Aquatic saber-toothed CAT of Central and East Africa.
Variant names: COJE Ya Menia, Dilali, Din-gonek, Mourou-Ngou, Ngoroli, Nsanga, Ntambo Wa Luy, Nyokodoing (in Sudan), Nzefu-Loi.
Physical description: Leopardlike shape. As large as a horse. Tusks or large canine teeth. Spotted or striped. Background color varies from yellow or brown to reddish. Maned. Claws like a lion's.
Behavior: Aquatic. Nocturnal. Habitat: Caves in riverbanks. Distribution: Angola; Gabon; Central African Republic; Democratic Republic of the Congo; Chad; the Upper Nile River in Sudan; Kenya.
Significant sighting: A cave painting at Brak-fontein Ridge, Free State Province, South Africa, shows a walruslike animal attacking what looks to be a porcupine. It has a small head with two downward-curving tusks and paddlelike limbs. Possible explanations:
(1) A surviving saber-toothed cat of the genus Machairodus, first suggested by Ingo Krumbiegel and elaborated by Bernard Heuvelmans. Though fossil saber-toothed cats are not known to have lived in the water, this adaptation cannot be ruled out. Large teeth might prove beneficial in an aquatic environment, as with the walrus, but they could be a handicap in competing for food on land with modern big cats. A saber-toothed cat could easily drag its large prey under water, where the competition for the carcass is less intense. Machairodus cats ranged in size up to that of a lion, and they had elongated upper canines and cheek teeth adapted for slicing meat. They first turned up in Eurasia in the Miocene about 15 million years ago and lingered until about 2 million years ago in Tunisia.
(2) An unknown species of giant Monitor lizard (Family Varanidae).
(3) A surviving sauropod dinosaur similar to an Apatosaurus, although these were primarily herbivores. Some confusion with such dinosaur-like cryptids as the MOKELE-Mbembe may occur.

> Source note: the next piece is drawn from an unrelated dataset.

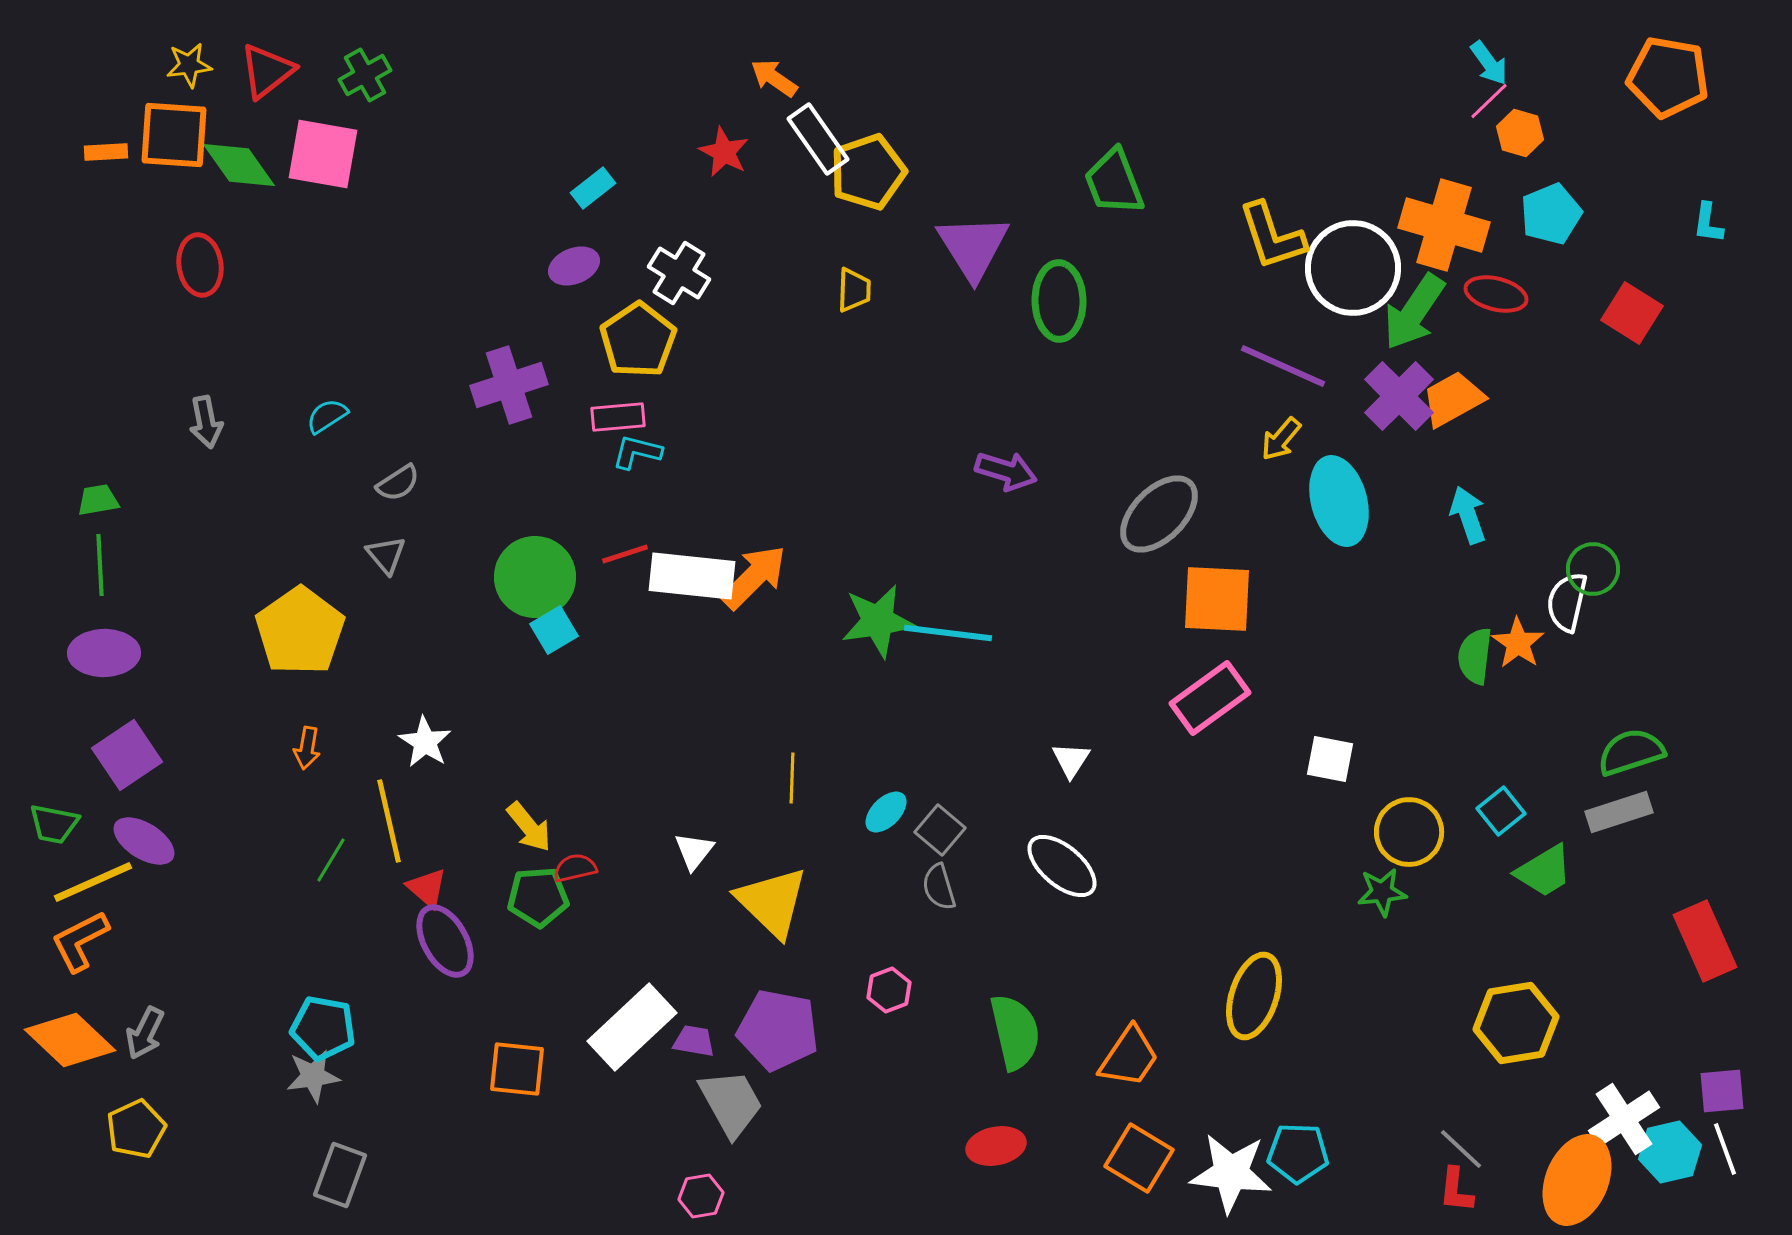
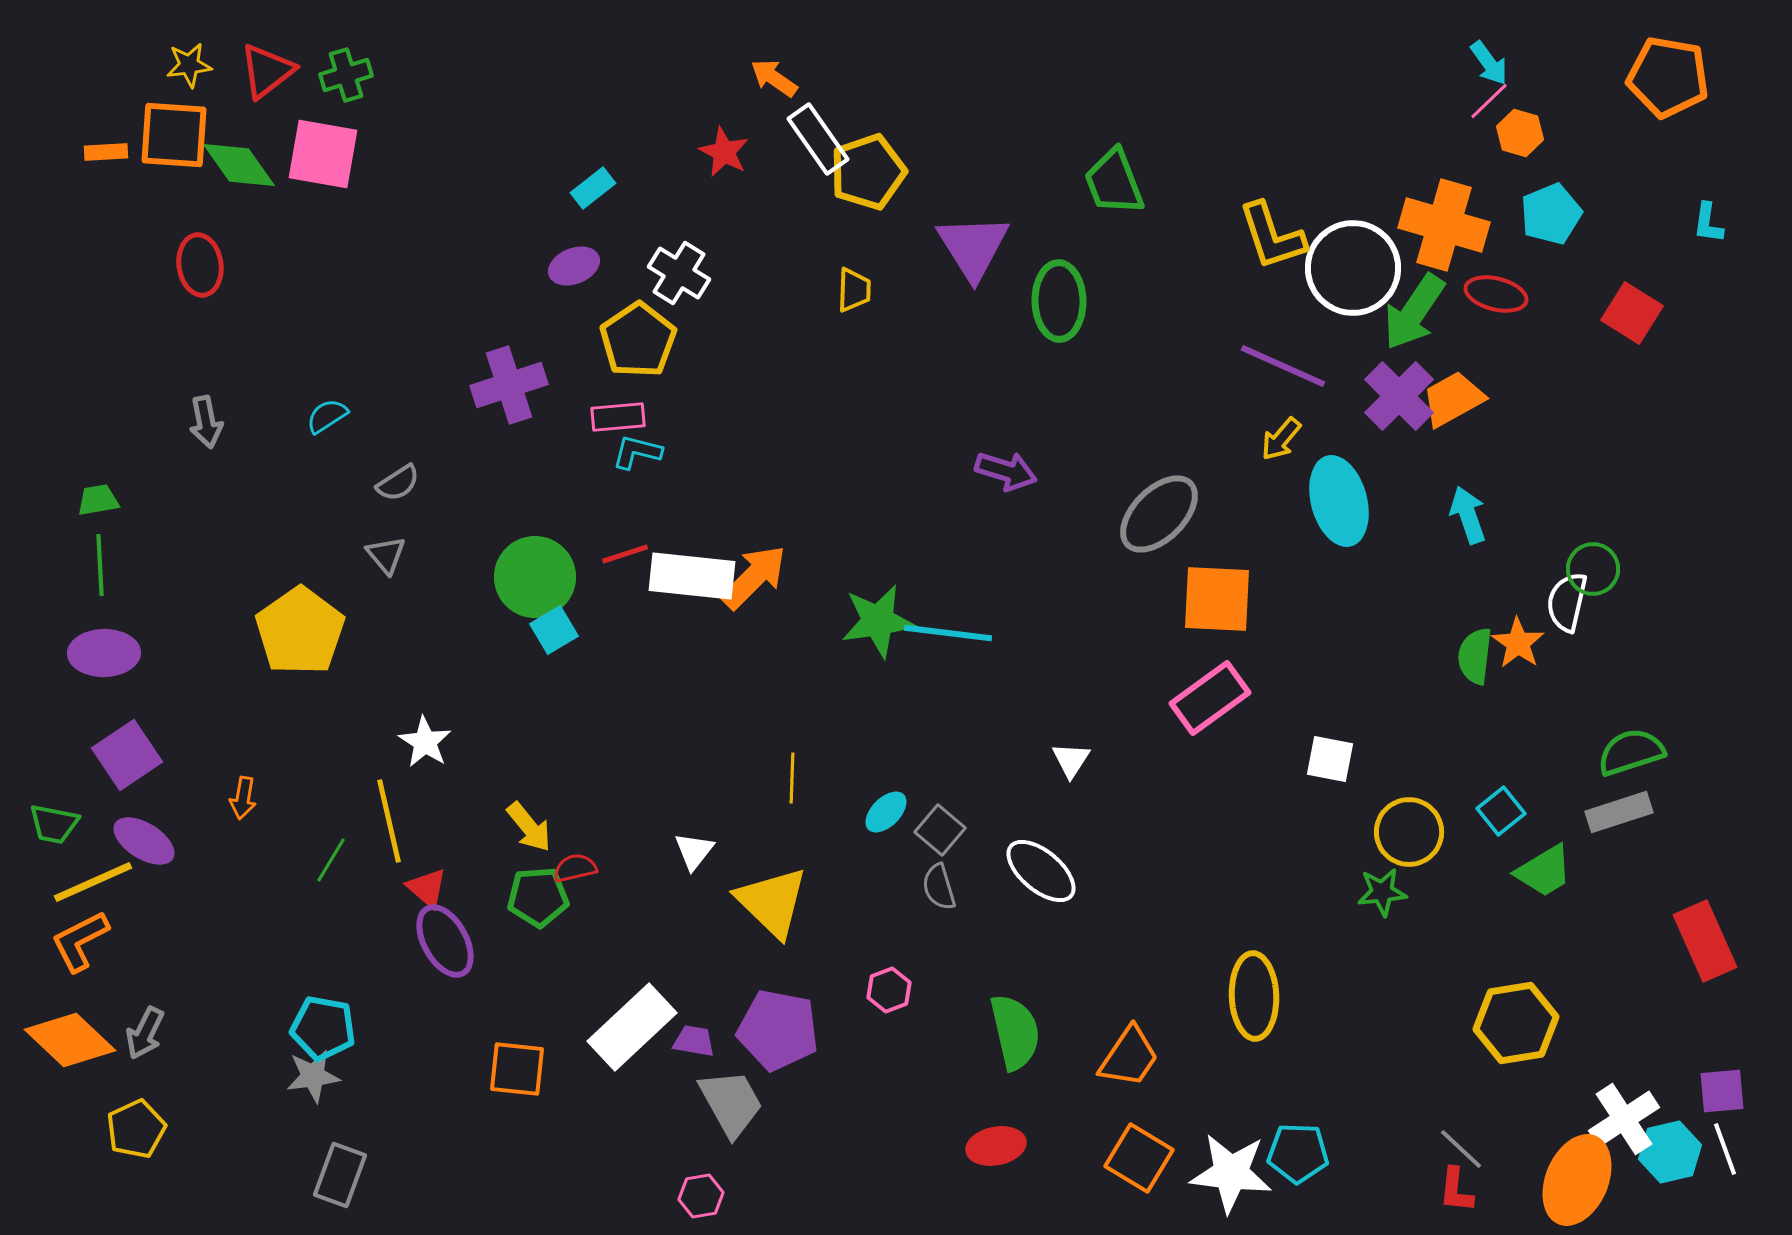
green cross at (365, 75): moved 19 px left; rotated 12 degrees clockwise
orange arrow at (307, 748): moved 64 px left, 50 px down
white ellipse at (1062, 866): moved 21 px left, 5 px down
yellow ellipse at (1254, 996): rotated 20 degrees counterclockwise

(4) A ceratopsian dinosaur, suggested by Martin Wilfarth, although this suborder is not known from Africa. Better-known species include Monoclonius, Psittacosaurus, Protoceratops, and Triceratops. Usually, these dinosaurs had a large frill or flange around the head along with facial horns. Some confusion with such dinosaur-like cryptids as the EMELA-NTOUKA may occur. (5) An aquatic variety of the PYGMY ELEPHANT might also contribute to various reports or descriptions, as suggested by Bernard Heuvelmans. Sources: George William Stow, Rock-Paintings in South Africa (London: Methuen, 1930), pl. 39; Leo Frobenius and Douglas C. Fox, "The Water Lions," in African Genesis (New York: Stackpole, 1937); Martin Wilfarth, "Leben heute noch Saurier?" Prisma, October 1949, pp. 279-282; John A. Hunter, Hunter (London: Hamish Hamilton, 1952), p. 147; Adrian Conan Doyle, Heaven Has Claws (London: John Murray, 1952), pp. 29-31; Bernard Heuvelmans, Les derniers dragons d'Afrique (Paris: Plon, 1978), pp. 374-386; Karl Shuker, Mystery Cats of the World (London: Robert Hale, 1989), pp. 143-147.